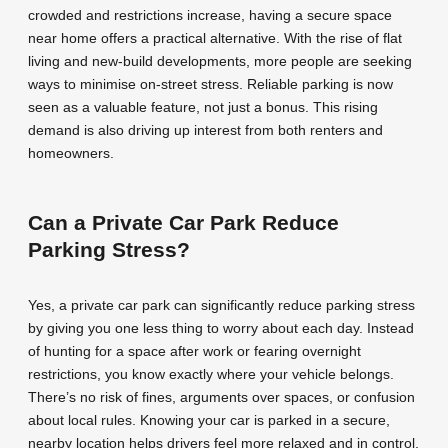
crowded and restrictions increase, having a secure space
near home offers a practical alternative. With the rise of flat
living and new-build developments, more people are seeking
ways to minimise on-street stress. Reliable parking is now
seen as a valuable feature, not just a bonus. This rising
demand is also driving up interest from both renters and
homeowners.
Can a Private Car Park Reduce
Parking Stress?
Yes, a private car park can significantly reduce parking stress
by giving you one less thing to worry about each day. Instead
of hunting for a space after work or fearing overnight
restrictions, you know exactly where your vehicle belongs.
There’s no risk of fines, arguments over spaces, or confusion
about local rules. Knowing your car is parked in a secure,
nearby location helps drivers feel more relaxed and in control.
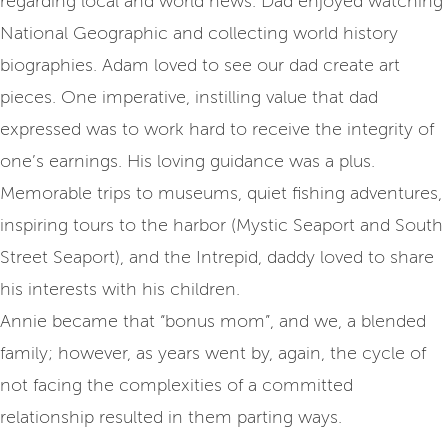
regarding local and world news. Dad enjoyed watching
National Geographic and collecting world history
biographies. Adam loved to see our dad create art
pieces. One imperative, instilling value that dad
expressed was to work hard to receive the integrity of
one’s earnings. His loving guidance was a plus.
Memorable trips to museums, quiet fishing adventures,
inspiring tours to the harbor (Mystic Seaport and South
Street Seaport), and the Intrepid, daddy loved to share
his interests with his children.
Annie became that “bonus mom”, and we, a blended
family; however, as years went by, again, the cycle of
not facing the complexities of a committed
relationship resulted in them parting ways.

□ □ □ □ □ □ □

Go through the entries and return each line where the word "your" appears.

restrictions, you know exactly where your vehicle belongs.
about local rules. Knowing your car is parked in a secure,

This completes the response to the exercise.